Non-GAAP Measures - Adjusted Profitability
Value-added Sales 157,221 151,304 609,091 615,561
Gross Margin 50,463 43,972 189,277 198,783
Operating Profit 10,352 1,058 31,763 36,776
Net Income 7,129 2,503 23,061 24,664
EPS - Diluted $ 0.34 $ 0.12 $ 1.10 $ 1.19
 

In addition to presenting financial statements prepared in accordance with U.S. generally accepted accounting principles (GAAP), this earnings release contains financials measures, including gross margin, operating profit, net income and earnings per share, on a non-GAAP basis. As detailed in the above reconciliation, we have adjusted out the cost impact of the plant consolidation and product line rationalization efforts in the fourth quarter 2013 from the applicable GAAP measure. Internally, management reviews the results of operations without the impact of these costs in order to assess the profitability from ongoing activities.
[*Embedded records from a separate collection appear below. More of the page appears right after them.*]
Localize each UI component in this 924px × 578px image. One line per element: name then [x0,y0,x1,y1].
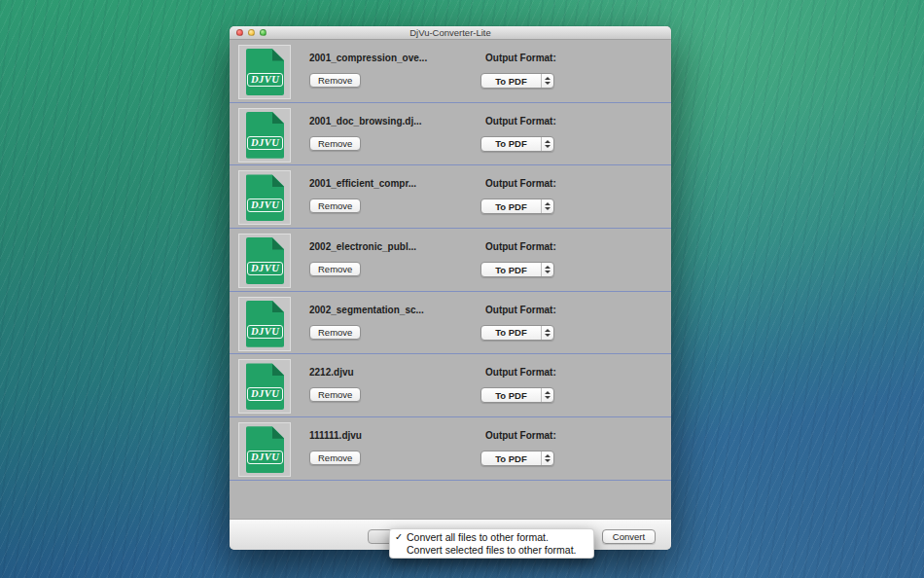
file-name: 111111.djvu [309,430,362,441]
output-format-label: Output Format: [485,305,556,315]
djvu-icon-label: DJVU [247,325,283,339]
output-format-select[interactable]: To PDF [480,73,554,89]
djvu-icon-label: DJVU [247,199,283,212]
remove-button[interactable]: Remove [309,325,361,340]
output-format-label: Output Format: [485,53,556,63]
file-name: 2212.djvu [309,367,354,378]
djvu-page-shape: DJVU [246,426,284,473]
checkmark-icon: ✓ [395,531,407,542]
output-format-label: Output Format: [485,178,556,189]
file-name: 2001_compression_ove... [309,53,427,63]
desktop-wallpaper: { "window": { "title": "DjVu-Converter-L… [0,0,924,578]
format-value: To PDF [481,76,541,87]
file-name: 2001_doc_browsing.dj... [309,116,422,126]
djvu-file-icon: DJVU [238,359,291,414]
file-row: DJVU 2001_doc_browsing.dj... Remove Outp… [230,103,671,166]
output-format-select[interactable]: To PDF [480,451,554,466]
page-fold-corner [272,237,285,250]
djvu-file-icon: DJVU [238,170,291,225]
djvu-page-shape: DJVU [246,363,284,410]
remove-button[interactable]: Remove [309,199,361,213]
remove-button[interactable]: Remove [309,387,361,402]
output-format-label: Output Format: [485,241,556,252]
traffic-lights [236,29,267,36]
convert-mode-menu: ✓ Convert all files to other format. Con… [389,528,594,559]
format-value: To PDF [481,390,541,401]
format-value: To PDF [481,265,541,275]
convert-button[interactable]: Convert [602,529,656,544]
file-list: DJVU 2001_compression_ove... Remove Outp… [230,40,671,519]
format-value: To PDF [481,327,541,338]
file-name: 2001_efficient_compr... [309,178,416,189]
file-row: DJVU 2001_compression_ove... Remove Outp… [230,40,671,103]
format-value: To PDF [481,453,541,464]
djvu-icon-label: DJVU [247,387,283,401]
djvu-page-shape: DJVU [246,301,284,347]
remove-button[interactable]: Remove [309,262,361,276]
file-row: DJVU 2212.djvu Remove Output Format: To … [230,354,671,417]
page-fold-corner [272,363,285,376]
output-format-label: Output Format: [485,430,556,441]
djvu-file-icon: DJVU [238,45,291,99]
menu-item-label: Convert all files to other format. [407,531,549,543]
djvu-page-shape: DJVU [246,49,284,95]
stepper-arrows-icon [541,74,553,88]
footer-bar: Convert ✓ Convert all files to other for… [230,519,671,550]
output-format-label: Output Format: [485,367,556,378]
menu-item-convert-all[interactable]: ✓ Convert all files to other format. [390,530,593,544]
stepper-arrows-icon [541,452,553,465]
djvu-file-icon: DJVU [238,422,291,477]
window: DjVu-Converter-Lite DJVU 2001_compressio… [230,26,671,550]
page-fold-corner [272,426,285,439]
stepper-arrows-icon [541,263,553,276]
djvu-icon-label: DJVU [247,73,283,87]
page-fold-corner [272,49,285,61]
format-value: To PDF [481,138,541,149]
djvu-page-shape: DJVU [246,237,284,284]
file-row: DJVU 2001_efficient_compr... Remove Outp… [230,165,671,229]
minimize-button[interactable] [248,29,255,36]
window-title: DjVu-Converter-Lite [230,26,671,40]
stepper-arrows-icon [541,326,553,340]
file-name: 2002_electronic_publ... [309,241,416,252]
djvu-icon-label: DJVU [247,262,283,275]
djvu-icon-label: DJVU [247,451,283,464]
remove-button[interactable]: Remove [309,451,361,465]
stepper-arrows-icon [541,199,553,213]
zoom-button[interactable] [260,29,267,36]
remove-button[interactable]: Remove [309,73,361,88]
djvu-page-shape: DJVU [246,174,284,221]
djvu-page-shape: DJVU [246,112,284,159]
title-bar[interactable]: DjVu-Converter-Lite [230,26,671,40]
output-format-select[interactable]: To PDF [480,262,554,277]
output-format-select[interactable]: To PDF [480,325,554,341]
menu-item-convert-selected[interactable]: Convert selected files to other format. [390,544,593,558]
output-format-select[interactable]: To PDF [480,387,554,403]
remove-button[interactable]: Remove [309,136,361,151]
file-row: DJVU 2002_electronic_publ... Remove Outp… [230,229,671,292]
stepper-arrows-icon [541,137,553,151]
page-fold-corner [272,301,285,313]
output-format-select[interactable]: To PDF [480,199,554,214]
page-fold-corner [272,112,285,125]
djvu-file-icon: DJVU [238,108,291,163]
file-row: DJVU 111111.djvu Remove Output Format: T… [230,417,671,481]
djvu-file-icon: DJVU [238,297,291,351]
output-format-select[interactable]: To PDF [480,136,554,152]
djvu-icon-label: DJVU [247,136,283,150]
file-row: DJVU 2002_segmentation_sc... Remove Outp… [230,292,671,355]
file-name: 2002_segmentation_sc... [309,305,424,315]
djvu-file-icon: DJVU [238,234,291,288]
page-fold-corner [272,174,285,187]
format-value: To PDF [481,201,541,212]
stepper-arrows-icon [541,388,553,402]
menu-item-label: Convert selected files to other format. [407,544,577,556]
close-button[interactable] [236,29,243,36]
output-format-label: Output Format: [485,116,556,126]
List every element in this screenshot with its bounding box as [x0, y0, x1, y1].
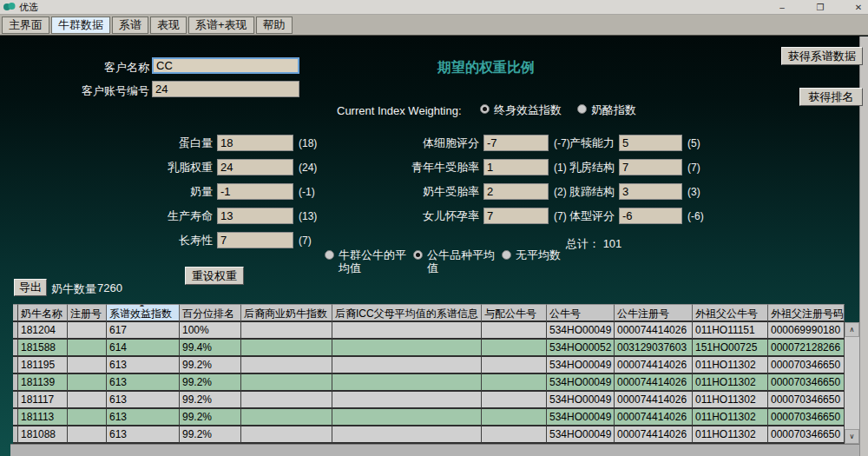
- weight-input-scs[interactable]: [483, 135, 549, 151]
- table-cell[interactable]: [482, 374, 547, 392]
- table-cell[interactable]: 100%: [180, 322, 241, 340]
- table-cell[interactable]: [241, 374, 332, 392]
- table-cell[interactable]: [482, 392, 547, 409]
- table-cell[interactable]: 534HO00049: [547, 322, 615, 340]
- tab-pedigree[interactable]: 系谱: [112, 17, 148, 34]
- table-row[interactable]: 18111361399.2%534HO00049000074414026011H…: [13, 409, 845, 426]
- table-cell[interactable]: [482, 409, 547, 426]
- scroll-down-icon[interactable]: ∨: [845, 429, 859, 444]
- table-cell[interactable]: 534HO00052: [547, 340, 615, 357]
- scroll-up-icon[interactable]: ∧: [845, 322, 859, 337]
- table-cell[interactable]: 99.2%: [180, 392, 241, 409]
- table-row[interactable]: 181204617100%534HO00049000074414026011HO…: [13, 322, 845, 340]
- table-row[interactable]: 18119561399.2%534HO00049000074414026011H…: [13, 357, 845, 374]
- restore-icon[interactable]: ❐: [814, 3, 826, 12]
- table-cell[interactable]: [241, 322, 332, 340]
- table-cell[interactable]: [332, 340, 482, 357]
- column-header[interactable]: 百分位排名: [180, 304, 241, 322]
- table-cell[interactable]: 534HO00049: [547, 426, 615, 444]
- table-cell[interactable]: 617: [107, 322, 180, 340]
- table-cell[interactable]: [68, 374, 107, 392]
- table-vertical-scrollbar[interactable]: ∧ ∨: [845, 322, 859, 444]
- table-cell[interactable]: [68, 426, 107, 444]
- table-cell[interactable]: 181117: [18, 392, 68, 409]
- table-cell[interactable]: 000072128266: [768, 340, 845, 357]
- reset-weights-button[interactable]: 重设权重: [185, 267, 244, 285]
- table-row[interactable]: 18108861399.2%534HO00049000074414026011H…: [13, 426, 845, 444]
- table-cell[interactable]: 534HO00049: [547, 392, 615, 409]
- radio-no-average[interactable]: 无平均数: [502, 248, 583, 274]
- table-cell[interactable]: 534HO00049: [547, 409, 615, 426]
- table-cell[interactable]: 151HO00725: [693, 340, 768, 357]
- tab-herd-data[interactable]: 牛群数据: [51, 17, 110, 34]
- table-cell[interactable]: 011HO11302: [693, 409, 768, 426]
- table-cell[interactable]: 003129037603: [615, 340, 693, 357]
- weight-input-type-score[interactable]: [619, 208, 682, 224]
- table-cell[interactable]: [332, 374, 482, 392]
- tab-performance[interactable]: 表现: [150, 17, 187, 34]
- table-cell[interactable]: 181588: [18, 340, 68, 357]
- table-cell[interactable]: [482, 322, 547, 340]
- table-cell[interactable]: 99.2%: [180, 374, 241, 392]
- table-cell[interactable]: 000074414026: [615, 409, 693, 426]
- radio-bull-breed-average[interactable]: 公牛品种平均值: [413, 248, 495, 274]
- table-cell[interactable]: 613: [107, 392, 180, 409]
- table-cell[interactable]: [68, 340, 107, 357]
- column-header[interactable]: 注册号: [68, 304, 107, 322]
- radio-cheese-index[interactable]: 奶酪指数: [577, 102, 636, 118]
- table-cell[interactable]: [332, 392, 482, 409]
- table-cell[interactable]: 99.2%: [180, 357, 241, 374]
- table-cell[interactable]: 000070346650: [768, 426, 845, 444]
- weight-input-cow-conception[interactable]: [483, 183, 549, 200]
- table-cell[interactable]: [482, 340, 547, 357]
- weight-input-heifer-conception[interactable]: [483, 159, 549, 175]
- export-button[interactable]: 导出: [14, 279, 47, 296]
- table-cell[interactable]: [241, 340, 332, 357]
- table-cell[interactable]: 000070346650: [768, 409, 845, 426]
- table-cell[interactable]: [241, 392, 332, 409]
- table-cell[interactable]: 011HO11302: [693, 374, 768, 392]
- weight-input-daughter-pregnancy[interactable]: [483, 208, 549, 224]
- minimize-icon[interactable]: –: [776, 3, 788, 12]
- table-cell[interactable]: 534HO00049: [547, 374, 615, 392]
- table-cell[interactable]: [482, 357, 547, 374]
- table-cell[interactable]: 613: [107, 409, 180, 426]
- weight-input-calving-ability[interactable]: [619, 135, 682, 151]
- column-header[interactable]: 系谱效益指数▲: [107, 304, 180, 322]
- table-cell[interactable]: 011HO11151: [693, 322, 768, 340]
- table-cell[interactable]: 011HO11302: [693, 426, 768, 444]
- radio-herd-bull-average[interactable]: 牛群公牛的平均值: [325, 248, 406, 274]
- weight-input-fat-weight[interactable]: [217, 159, 293, 175]
- column-header[interactable]: 公牛注册号: [615, 304, 693, 322]
- customer-name-input[interactable]: [152, 57, 299, 74]
- table-cell[interactable]: 99.2%: [180, 409, 241, 426]
- table-cell[interactable]: 000070346650: [768, 374, 845, 392]
- column-header[interactable]: 外祖父公牛号: [693, 304, 768, 322]
- table-cell[interactable]: 99.4%: [180, 340, 241, 357]
- column-header[interactable]: 与配公牛号: [482, 304, 547, 322]
- table-cell[interactable]: 000074414026: [615, 322, 693, 340]
- table-cell[interactable]: 99.2%: [180, 426, 241, 444]
- table-cell[interactable]: [241, 409, 332, 426]
- table-cell[interactable]: [332, 426, 482, 444]
- table-cell[interactable]: 613: [107, 426, 180, 444]
- table-cell[interactable]: 613: [107, 374, 180, 392]
- customer-account-input[interactable]: [152, 81, 299, 97]
- table-cell[interactable]: [332, 357, 482, 374]
- column-header[interactable]: 奶牛名称: [18, 304, 68, 322]
- table-cell[interactable]: 000074414026: [615, 374, 693, 392]
- table-cell[interactable]: 181139: [18, 374, 68, 392]
- table-cell[interactable]: 181204: [18, 322, 68, 340]
- table-cell[interactable]: [332, 322, 482, 340]
- table-cell[interactable]: [482, 426, 547, 444]
- table-cell[interactable]: 613: [107, 357, 180, 374]
- table-cell[interactable]: 011HO11302: [693, 357, 768, 374]
- table-cell[interactable]: 181088: [18, 426, 68, 444]
- get-pedigree-data-button[interactable]: 获得系谱数据: [781, 47, 863, 65]
- table-cell[interactable]: 181195: [18, 357, 68, 374]
- column-header[interactable]: 外祖父注册号码: [768, 304, 845, 322]
- tab-help[interactable]: 帮助: [256, 17, 293, 34]
- tab-main-screen[interactable]: 主界面: [2, 17, 49, 34]
- table-cell[interactable]: 614: [107, 340, 180, 357]
- table-cell[interactable]: 534HO00049: [547, 357, 615, 374]
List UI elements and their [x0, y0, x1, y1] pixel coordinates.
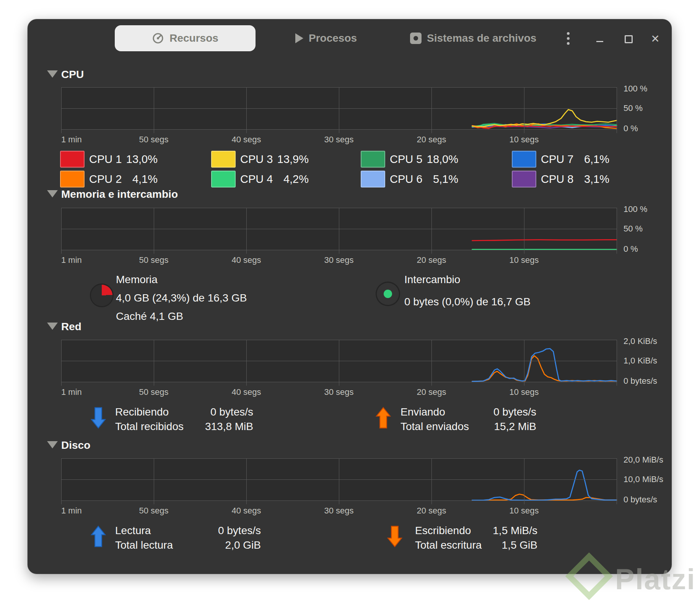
y-label: 20,0 MiB/s: [623, 455, 663, 465]
gridline: [61, 87, 617, 88]
tab-procesos-label: Procesos: [309, 32, 357, 44]
arrow-up-orange-icon: [376, 407, 391, 429]
y-label: 0 %: [623, 244, 638, 254]
gridline: [339, 458, 339, 504]
arrow-up-blue-icon: [91, 525, 106, 548]
tab-recursos[interactable]: Recursos: [115, 25, 256, 51]
gridline: [61, 208, 62, 254]
gridline: [524, 458, 524, 504]
y-label: 50 %: [623, 103, 643, 113]
gauge-icon: [152, 32, 164, 44]
gridline: [61, 361, 617, 361]
sending-rate: 0 bytes/s: [456, 405, 536, 419]
write-rate: 1,5 MiB/s: [457, 523, 537, 538]
gridline: [617, 458, 617, 504]
cpu3-name: CPU 3: [240, 151, 273, 168]
gridline: [61, 382, 617, 382]
gridline: [61, 340, 62, 386]
dot-usage-icon: [377, 283, 399, 305]
gridline: [61, 129, 617, 130]
maximize-icon: [625, 35, 633, 43]
cpu-collapse-arrow-icon[interactable]: [47, 70, 58, 78]
cpu7-name: CPU 7: [541, 151, 573, 168]
gridline: [617, 208, 617, 254]
y-label: 50 %: [623, 224, 643, 234]
gridline: [431, 340, 432, 386]
cpu2-name: CPU 2: [89, 171, 122, 187]
gridline: [154, 87, 154, 133]
tab-procesos[interactable]: Procesos: [295, 25, 357, 51]
arrow-down-blue-icon: [91, 407, 106, 429]
y-label: 10,0 MiB/s: [623, 474, 663, 484]
gridline: [61, 340, 617, 340]
cpu8-value: 3,1%: [576, 171, 609, 187]
tab-sistemas-de-archivos[interactable]: Sistemas de archivos: [410, 25, 536, 51]
gridline: [339, 87, 339, 133]
sending-label: Enviando: [400, 405, 445, 419]
x-tick: 1 min: [61, 387, 119, 397]
x-tick: 30 segs: [310, 387, 368, 397]
cpu4-color-chip: [211, 171, 236, 187]
x-tick: 20 segs: [403, 255, 460, 265]
memory-cache: Caché 4,1 GB: [116, 307, 183, 326]
x-tick: 1 min: [61, 135, 119, 145]
x-tick: 30 segs: [310, 506, 368, 516]
cpu1-name: CPU 1: [89, 151, 122, 168]
gridline: [61, 458, 62, 504]
y-label: 0 %: [623, 124, 638, 134]
memory-collapse-arrow-icon[interactable]: [47, 190, 58, 197]
cpu6-color-chip: [361, 171, 385, 187]
read-total: 2,0 GiB: [181, 538, 261, 552]
x-tick: 10 segs: [495, 135, 553, 145]
network-collapse-arrow-icon[interactable]: [47, 323, 58, 330]
cpu1-color-chip: [60, 151, 85, 168]
cpu-y-axis: 100 % 50 % 0 %: [623, 87, 685, 129]
cpu8-color-chip: [512, 171, 536, 187]
gridline: [246, 208, 247, 254]
kebab-menu-icon[interactable]: [562, 28, 575, 48]
gridline: [154, 208, 154, 254]
x-tick: 1 min: [61, 506, 119, 516]
gridline: [61, 229, 617, 229]
disk-collapse-arrow-icon[interactable]: [47, 441, 58, 448]
minimize-button[interactable]: [591, 31, 608, 47]
maximize-button[interactable]: [620, 31, 637, 47]
y-label: 100 %: [623, 84, 647, 94]
gridline: [524, 87, 524, 133]
y-label: 0 bytes/s: [623, 376, 657, 386]
gridline: [61, 479, 617, 480]
x-tick: 40 segs: [218, 135, 275, 145]
read-label: Lectura: [115, 523, 151, 538]
memory-x-axis: 1 min 50 segs 40 segs 30 segs 20 segs 10…: [28, 255, 672, 266]
read-rate: 0 bytes/s: [181, 523, 261, 538]
x-tick: 40 segs: [218, 506, 275, 516]
gridline: [431, 458, 432, 504]
cpu2-color-chip: [60, 171, 85, 187]
x-tick: 10 segs: [495, 387, 553, 397]
network-y-axis: 2,0 KiB/s 1,0 KiB/s 0 bytes/s: [623, 340, 685, 382]
x-tick: 1 min: [61, 255, 119, 265]
write-total: 1,5 GiB: [457, 538, 537, 552]
disk-graph: [61, 458, 617, 500]
network-x-axis: 1 min 50 segs 40 segs 30 segs 20 segs 10…: [28, 387, 672, 398]
disk-section-title: Disco: [61, 439, 90, 452]
x-tick: 50 segs: [125, 135, 182, 145]
play-icon: [295, 33, 303, 43]
sent-total: 15,2 MiB: [456, 419, 536, 434]
gridline: [61, 250, 617, 250]
x-tick: 50 segs: [125, 506, 182, 516]
close-button[interactable]: ✕: [647, 31, 664, 47]
cpu5-name: CPU 5: [390, 151, 422, 168]
system-monitor-window: Recursos Procesos Sistemas de archivos ✕…: [28, 19, 672, 574]
memory-graph: [61, 208, 617, 250]
memory-title: Memoria: [116, 271, 158, 289]
disk-y-axis: 20,0 MiB/s 10,0 MiB/s 0 bytes/s: [623, 458, 685, 500]
arrow-down-orange-icon: [387, 525, 402, 548]
gridline: [524, 340, 524, 386]
cpu3-color-chip: [211, 151, 236, 168]
cpu6-value: 5,1%: [425, 171, 458, 187]
network-graph: [61, 340, 617, 382]
x-tick: 50 segs: [125, 387, 182, 397]
gridline: [61, 458, 617, 459]
x-tick: 40 segs: [218, 255, 275, 265]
We are providing this information because we believe it will assist investors in analyzing our financial results and, when viewed in conjunction with the GAAP results, provide a more comprehensive understanding of the factors and trends affecting our operations.

       
Materion Corporation
Quarterly Restatement of Earnings - Second and Third Quarters of 2013
(Unaudited)
 
(In thousands except per share amounts)
 
As Reported Second Quarter Second Quarter Third Quarter Third Quarter
2013 2013 YTD 2013 2013 YTD
 
Materion Corporation Consolidated
 
Sales $ 306,141 $ 605,310 $ 275,434 $ 880,744
Gross margin 52,821 101,160 45,137 146,297
Operating profit 13,390 22,912 5,982 28,894
Net income 8,909 15,694 5,123 20,817
EPS - Diluted $ 0.43 $ 0.75 $ 0.24 $ 1.00
 
Advanced Material Technologies Segment
 
Sales $ 196,011 $ 389,864 $ 176,294 $ 566,158
Operating profit 4,543 7,894 4,800 12,694
 
 
 
 
Restated Second Quarter Second Quarter Third Quarter Third Quarter
2013 2013 YTD 2013 2013 YTD
Materion Corporation Consolidated
 
Sales $ 306,141 $ 605,310 $ 275,434 $ 880,744
Gross margin 45,992 94,331 44,483 138,814
Operating profit 6,561 16,083 5,328 21,411
Net income 4,155 10,940 4,992 15,932
EPS - Diluted $ 0.20 $ 0.52 $ 0.24 $ 0.76
 
Advanced Material Technologies Segment
 
Sales $ 196,011 $ 389,864 $ 176,294 $ 566,158
Operating profit (loss) (2,286 ) 1,065 4,146 5,211
 

Because the Company is still in the process of reviewing the impact of this error, these amounts are estimates and are subject to potential revision as the Company continues its review.